The deal involves no executive bonuses for Iain or his colleagues, nor any windfalls for Yorkshire or Chelsea members.

Iain is delighted that building societies are back in favour, following the ‘carpetbagging’ era of the 1990s which saw most of the large societies – including Bradford & Bingley – become banks in return for giving shares to members.

He said: “As mutual organisations, building societies do not have external shareholders or need to please the stock market. Our members’ interest is our sole concern, and in the wake of the bankers’ follies we’ve seen more people appreciating that and turning to us. Mutuals will continue to have an essential role to play in the UK financial services marketplace.”

Fact File

* Born in London, Iain Cornish is an economist and statistician by training.

l He graduated from Southampton University and worked as a civil servant before joining accountancy firm KPMG inLondon.

* He moved north to join Bradford & Bingley Building Society as a business analyst in 1989.
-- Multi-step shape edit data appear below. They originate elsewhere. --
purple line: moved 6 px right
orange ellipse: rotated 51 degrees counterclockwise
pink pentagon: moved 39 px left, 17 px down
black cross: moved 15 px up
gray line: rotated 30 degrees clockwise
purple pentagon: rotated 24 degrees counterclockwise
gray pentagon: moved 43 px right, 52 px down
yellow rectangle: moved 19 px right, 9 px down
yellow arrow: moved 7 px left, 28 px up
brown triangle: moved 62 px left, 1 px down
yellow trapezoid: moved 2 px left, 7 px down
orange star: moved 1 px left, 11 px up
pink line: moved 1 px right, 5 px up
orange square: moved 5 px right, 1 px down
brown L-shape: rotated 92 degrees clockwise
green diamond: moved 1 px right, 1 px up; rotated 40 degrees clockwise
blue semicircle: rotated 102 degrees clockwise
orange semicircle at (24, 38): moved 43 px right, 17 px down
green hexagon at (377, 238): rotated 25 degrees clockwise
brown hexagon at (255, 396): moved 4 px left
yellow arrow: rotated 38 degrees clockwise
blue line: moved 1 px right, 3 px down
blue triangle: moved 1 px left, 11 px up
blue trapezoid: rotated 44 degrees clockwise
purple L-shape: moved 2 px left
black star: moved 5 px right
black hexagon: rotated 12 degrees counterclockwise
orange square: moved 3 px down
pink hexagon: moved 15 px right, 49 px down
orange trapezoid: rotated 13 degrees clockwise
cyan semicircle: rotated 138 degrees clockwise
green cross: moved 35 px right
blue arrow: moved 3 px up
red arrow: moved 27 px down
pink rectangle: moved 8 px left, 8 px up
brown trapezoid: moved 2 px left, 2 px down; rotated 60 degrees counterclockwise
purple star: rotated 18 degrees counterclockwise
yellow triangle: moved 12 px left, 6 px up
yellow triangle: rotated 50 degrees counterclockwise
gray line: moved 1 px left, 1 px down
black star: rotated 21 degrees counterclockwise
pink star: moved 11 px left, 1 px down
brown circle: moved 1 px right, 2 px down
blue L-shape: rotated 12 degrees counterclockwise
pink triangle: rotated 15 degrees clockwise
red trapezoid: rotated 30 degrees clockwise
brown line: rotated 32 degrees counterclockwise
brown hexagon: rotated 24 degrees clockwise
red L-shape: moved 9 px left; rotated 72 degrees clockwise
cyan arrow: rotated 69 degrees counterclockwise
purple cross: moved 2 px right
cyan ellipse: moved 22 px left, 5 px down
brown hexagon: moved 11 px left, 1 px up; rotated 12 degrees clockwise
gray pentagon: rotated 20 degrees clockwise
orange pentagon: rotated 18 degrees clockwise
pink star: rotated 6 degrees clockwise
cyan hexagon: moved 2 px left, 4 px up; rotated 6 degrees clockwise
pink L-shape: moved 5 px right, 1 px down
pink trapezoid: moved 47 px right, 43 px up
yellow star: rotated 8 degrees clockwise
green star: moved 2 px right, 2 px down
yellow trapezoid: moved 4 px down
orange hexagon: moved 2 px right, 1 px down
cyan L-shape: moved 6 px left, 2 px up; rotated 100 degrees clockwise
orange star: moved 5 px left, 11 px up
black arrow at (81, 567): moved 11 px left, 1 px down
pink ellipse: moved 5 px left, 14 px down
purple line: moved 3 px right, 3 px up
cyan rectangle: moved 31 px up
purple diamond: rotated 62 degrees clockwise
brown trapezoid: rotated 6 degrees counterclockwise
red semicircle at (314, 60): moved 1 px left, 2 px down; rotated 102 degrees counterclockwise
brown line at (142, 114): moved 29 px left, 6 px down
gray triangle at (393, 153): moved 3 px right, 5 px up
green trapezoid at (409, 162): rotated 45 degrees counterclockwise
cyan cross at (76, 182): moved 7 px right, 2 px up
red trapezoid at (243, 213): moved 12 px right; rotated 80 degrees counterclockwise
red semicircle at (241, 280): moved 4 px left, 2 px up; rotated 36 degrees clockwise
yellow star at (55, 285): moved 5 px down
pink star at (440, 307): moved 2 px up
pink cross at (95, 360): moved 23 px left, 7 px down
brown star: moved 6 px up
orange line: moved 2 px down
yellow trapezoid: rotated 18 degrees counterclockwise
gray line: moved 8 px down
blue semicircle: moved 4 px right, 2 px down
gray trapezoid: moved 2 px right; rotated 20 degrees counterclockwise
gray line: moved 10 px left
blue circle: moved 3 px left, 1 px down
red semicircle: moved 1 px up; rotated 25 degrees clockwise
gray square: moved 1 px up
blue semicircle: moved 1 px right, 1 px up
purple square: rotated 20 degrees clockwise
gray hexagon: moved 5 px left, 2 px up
* He joined the Yorkshire Building Society in 1992 and was appointed chief executive in July, 2003.

* Iain is a member of the nominations and group risk committees and a trustee of the society’s pension scheme. He is also a director of the society’s subsidiaries Accord Mortgages Ltd and Yorkshire Key Services Ltd.

* His leisure time focuses around his family of wife Josette and two daughters, aged nine and six.

* Hobbies include running and researching the First World War, in which an uncle of his died at the Battle of the Somme in 1916.